→ **What is expected**
What is needed is an exact copy of every line from the one containing "Mačji boter (465, 1418)" through the end of the entries; please set it down without any pictures.

→ **Records shown**
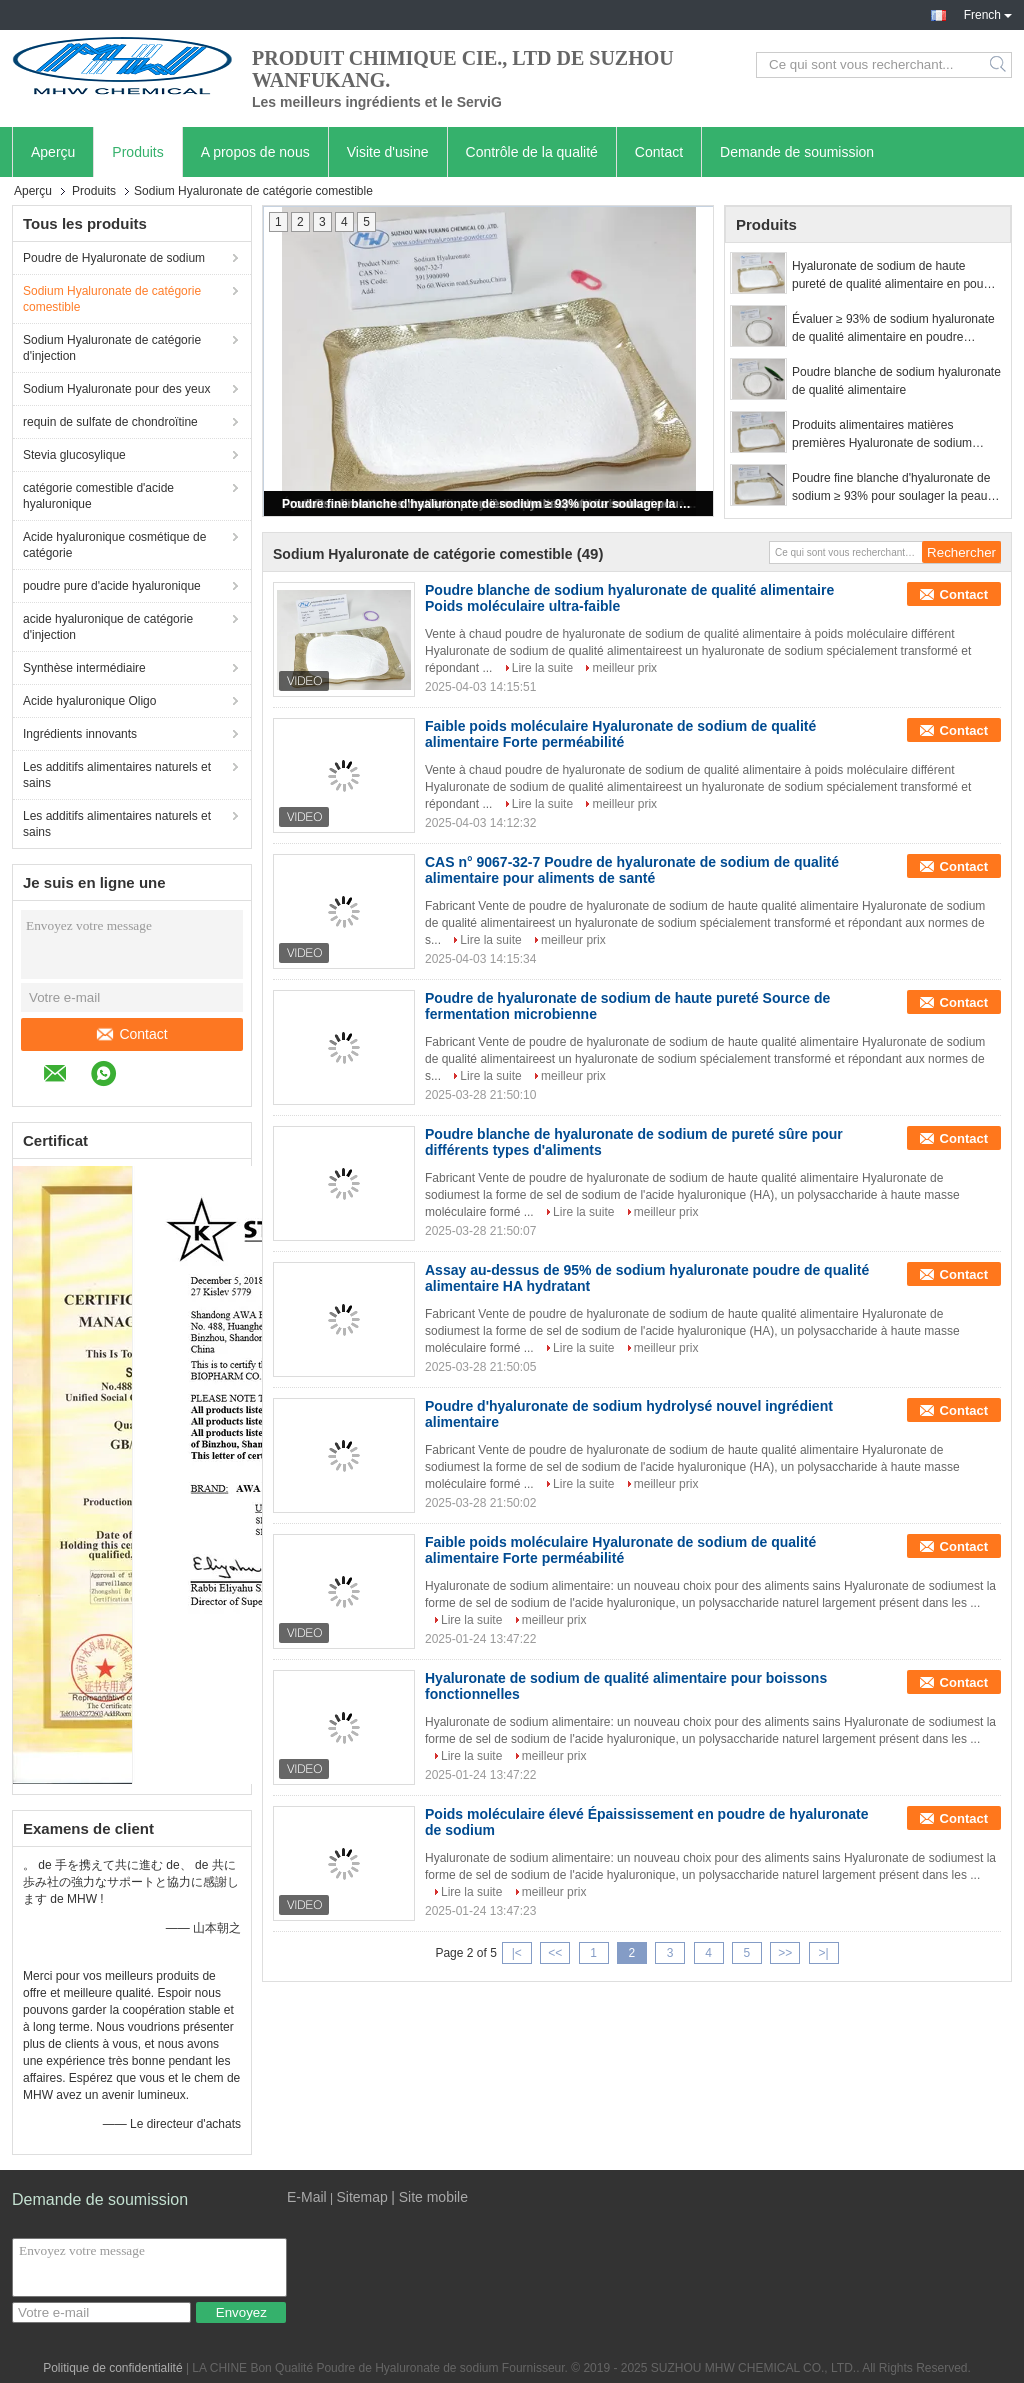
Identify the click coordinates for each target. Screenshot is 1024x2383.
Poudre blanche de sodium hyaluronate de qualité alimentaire (896, 381)
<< (555, 1953)
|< (517, 1953)
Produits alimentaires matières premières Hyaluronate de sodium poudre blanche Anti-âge (882, 435)
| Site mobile (429, 2197)
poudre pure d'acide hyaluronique (112, 586)
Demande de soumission (797, 152)
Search (999, 65)
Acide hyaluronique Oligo (89, 701)
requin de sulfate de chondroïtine (110, 422)
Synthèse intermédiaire (84, 668)
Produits (137, 152)
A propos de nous (255, 152)
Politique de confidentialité (112, 2368)
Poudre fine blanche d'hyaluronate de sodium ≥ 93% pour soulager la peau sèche (490, 504)
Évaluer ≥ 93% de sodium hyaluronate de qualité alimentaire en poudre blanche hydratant (893, 329)
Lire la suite (542, 668)
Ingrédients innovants (80, 734)
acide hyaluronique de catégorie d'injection (108, 627)
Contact (659, 152)
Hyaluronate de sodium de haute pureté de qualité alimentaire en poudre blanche (896, 276)
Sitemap (361, 2197)
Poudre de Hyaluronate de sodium (114, 258)
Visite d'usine (388, 152)
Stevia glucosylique (74, 455)
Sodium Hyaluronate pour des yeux (116, 389)
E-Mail (307, 2197)
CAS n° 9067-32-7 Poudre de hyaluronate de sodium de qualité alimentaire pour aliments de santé (632, 870)
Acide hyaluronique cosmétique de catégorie (114, 545)
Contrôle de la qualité (532, 152)
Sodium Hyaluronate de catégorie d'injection (112, 348)
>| (824, 1953)
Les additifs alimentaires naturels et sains (117, 775)
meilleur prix (624, 668)
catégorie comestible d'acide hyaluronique (98, 496)
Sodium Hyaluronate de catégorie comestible (112, 299)
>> (785, 1953)
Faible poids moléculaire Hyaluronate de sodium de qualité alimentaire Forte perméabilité (620, 734)
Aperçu (53, 152)
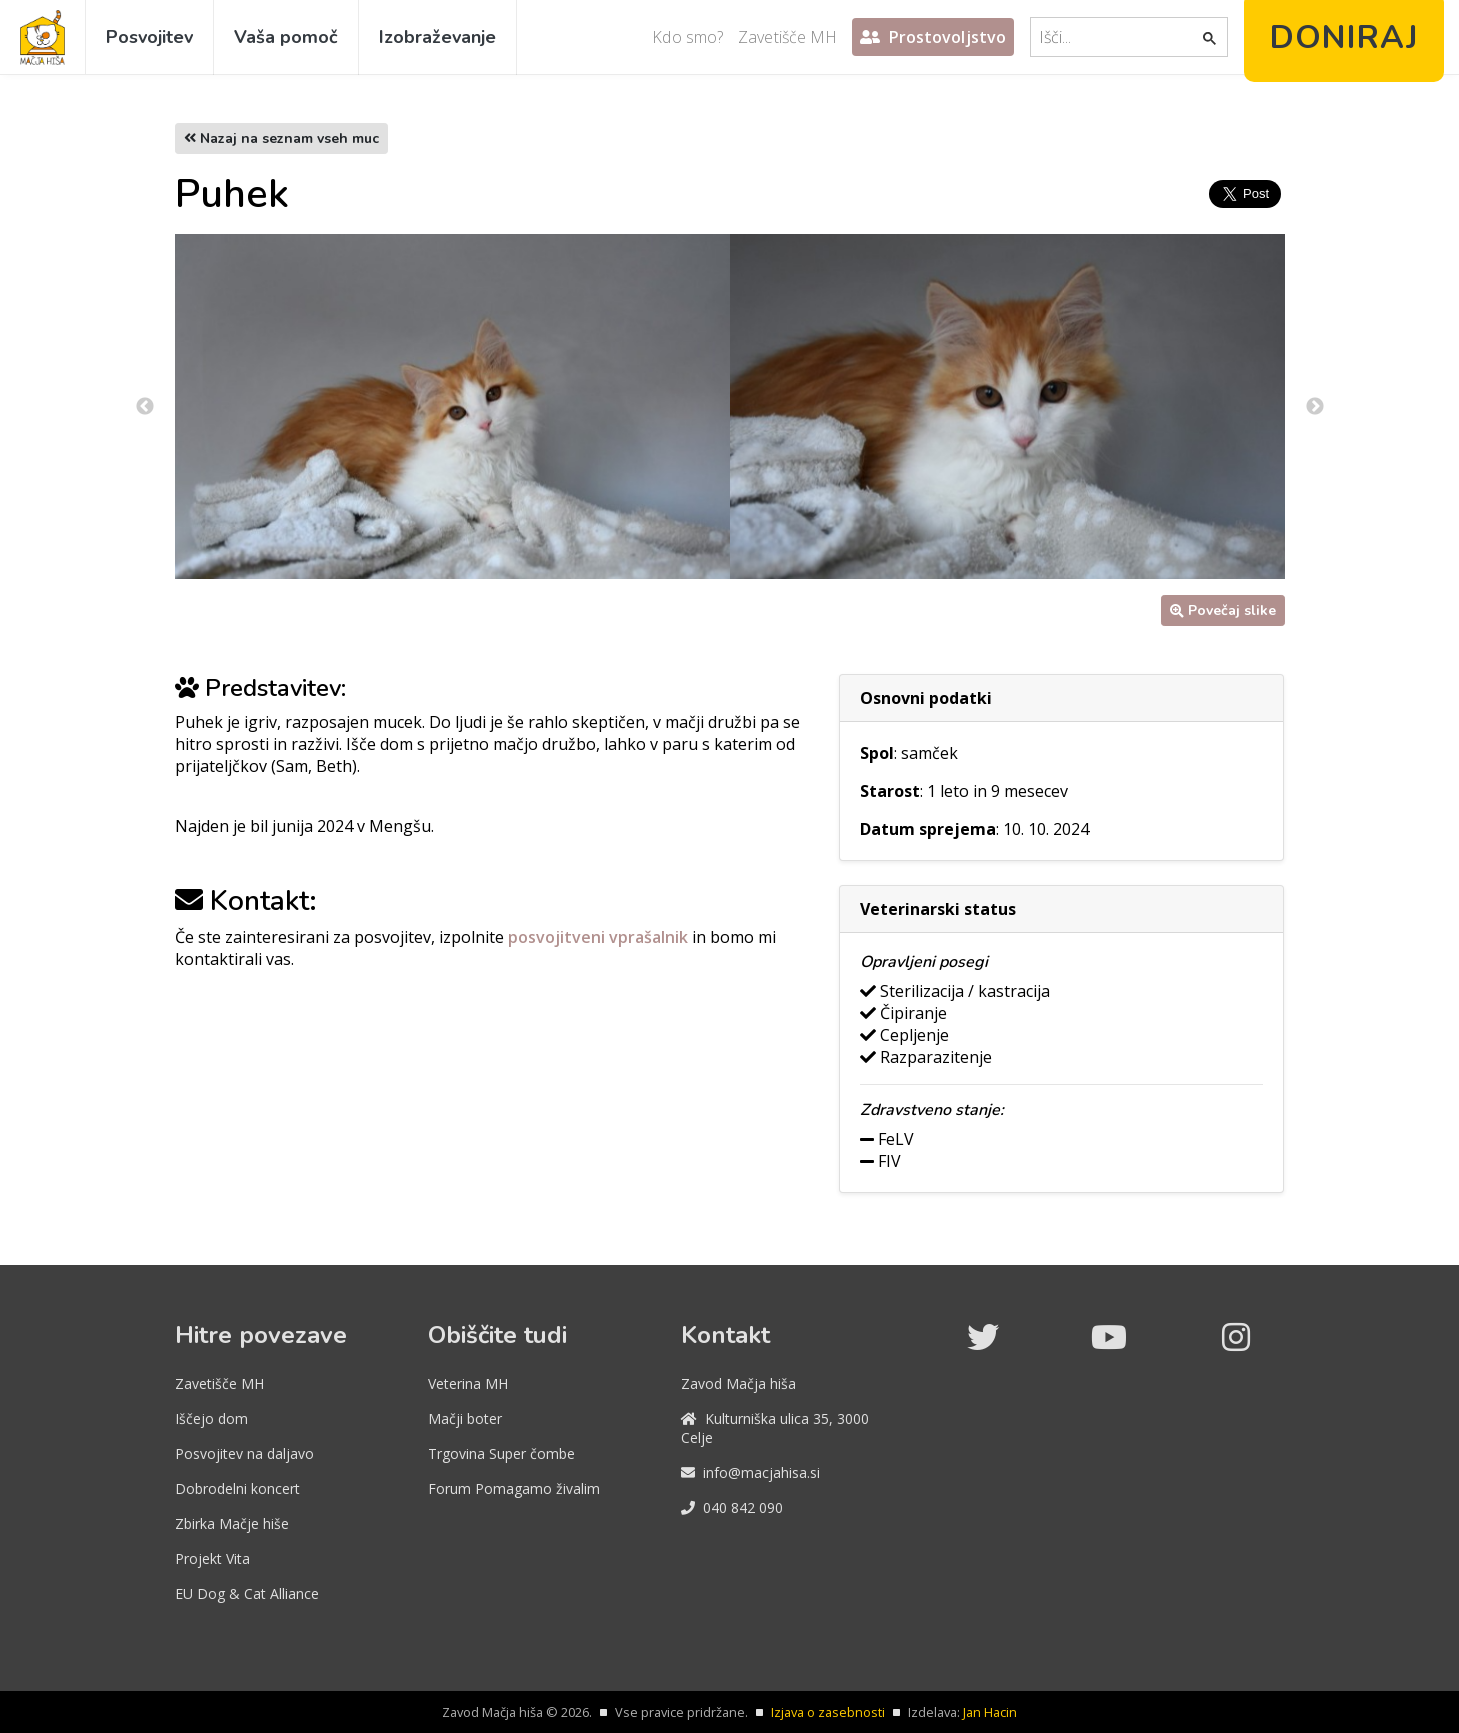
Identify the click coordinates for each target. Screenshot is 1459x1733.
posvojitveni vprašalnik (600, 937)
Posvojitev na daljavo (244, 1453)
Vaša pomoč (286, 37)
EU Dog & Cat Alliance (247, 1593)
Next (1315, 407)
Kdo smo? (687, 37)
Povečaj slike (1223, 610)
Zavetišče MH (787, 37)
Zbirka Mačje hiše (232, 1523)
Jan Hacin (990, 1712)
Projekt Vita (212, 1558)
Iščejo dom (211, 1418)
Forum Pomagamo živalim (514, 1488)
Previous (145, 407)
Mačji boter (465, 1418)
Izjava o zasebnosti (828, 1712)
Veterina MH (468, 1383)
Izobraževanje (437, 37)
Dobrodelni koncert (237, 1488)
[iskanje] (1118, 37)
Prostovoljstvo (933, 37)
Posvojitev (149, 37)
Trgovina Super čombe (501, 1453)
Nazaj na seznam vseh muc (281, 138)
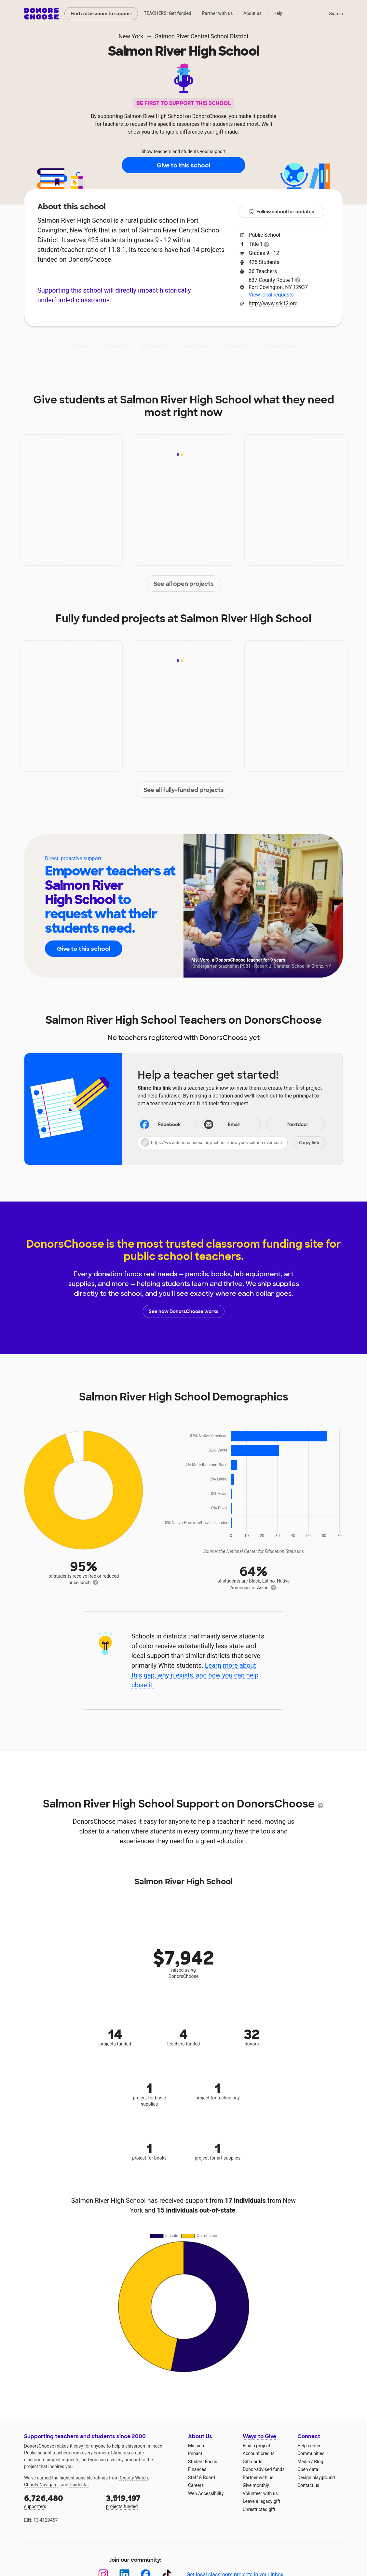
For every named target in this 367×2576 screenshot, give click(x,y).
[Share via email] (231, 1124)
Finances (197, 2469)
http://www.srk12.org (273, 303)
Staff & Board (201, 2477)
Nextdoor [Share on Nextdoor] (288, 1125)
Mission (196, 2445)
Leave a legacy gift (261, 2501)
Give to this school (183, 165)
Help (278, 13)
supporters (60, 2501)
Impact (115, 346)
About (80, 346)
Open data (307, 2469)
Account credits (259, 2453)
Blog (318, 2461)
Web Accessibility (206, 2493)
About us (252, 13)
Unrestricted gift (259, 2509)
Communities (310, 2453)
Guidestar (79, 2484)
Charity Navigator (41, 2484)
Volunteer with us (260, 2493)
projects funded (142, 2501)
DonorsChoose (41, 14)
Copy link (309, 1143)
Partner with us (217, 13)
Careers (196, 2485)
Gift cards (253, 2461)
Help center (308, 2445)
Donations (281, 346)
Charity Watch (134, 2477)
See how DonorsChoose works (183, 1311)
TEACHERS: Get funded (167, 13)
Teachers (195, 346)
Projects (154, 346)
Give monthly (256, 2485)
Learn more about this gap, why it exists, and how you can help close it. (195, 1675)
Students (237, 346)
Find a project (256, 2445)
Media (303, 2461)
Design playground (316, 2477)
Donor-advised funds (264, 2469)
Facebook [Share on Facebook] (160, 1125)
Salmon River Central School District (202, 36)
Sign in (336, 13)
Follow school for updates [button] (281, 212)
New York (130, 36)
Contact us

→ **Solution**
Mačji boter (465, 1418)
Izjava o zasebnosti (828, 1712)
Veterina MH (468, 1383)
Izobraževanje (437, 37)
Dobrodelni koncert (237, 1488)
[iskanje] (1118, 37)
Prostovoljstvo (933, 37)
Posvojitev (149, 37)
Trgovina Super čombe (501, 1453)
Nazaj na seznam vseh muc (281, 138)
For every named target in this 367×2576 screenshot, give click(x,y).
[Share via email] (231, 1124)
Finances (197, 2469)
http://www.srk12.org (273, 303)
Staff & Board (201, 2477)
Nextdoor [Share on Nextdoor] (288, 1125)
Mission (196, 2445)
Leave a legacy gift (261, 2501)
Give to this school (183, 165)
Help (278, 13)
supporters (60, 2501)
Impact (115, 346)
About (80, 346)
Open data (307, 2469)
Account credits (259, 2453)
Blog (318, 2461)
Web Accessibility (206, 2493)
About us (252, 13)
Unrestricted gift (259, 2509)
Communities (310, 2453)
Guidestar (79, 2484)
Charity Navigator (41, 2484)
Volunteer with us (260, 2493)
projects funded (142, 2501)
DonorsChoose (41, 14)
Copy link (309, 1143)
Partner with us (217, 13)
Careers (196, 2485)
Gift cards (253, 2461)
Help center (308, 2445)
Donations (281, 346)
Charity Watch (134, 2477)
See how DonorsChoose works (183, 1311)
TEACHERS: Get funded (167, 13)
Teachers (195, 346)
Projects (154, 346)
Give monthly (256, 2485)
Learn more about this gap, why it exists, and how you can help close it. (195, 1675)
Students (237, 346)
Find a project (256, 2445)
Media (303, 2461)
Design playground (316, 2477)
Donor-advised funds (264, 2469)
Facebook [Share on Facebook] (160, 1125)
Salmon River Central School District (202, 36)
Sign in (336, 13)
Follow school for updates [button] (281, 212)
New York (130, 36)
Contact us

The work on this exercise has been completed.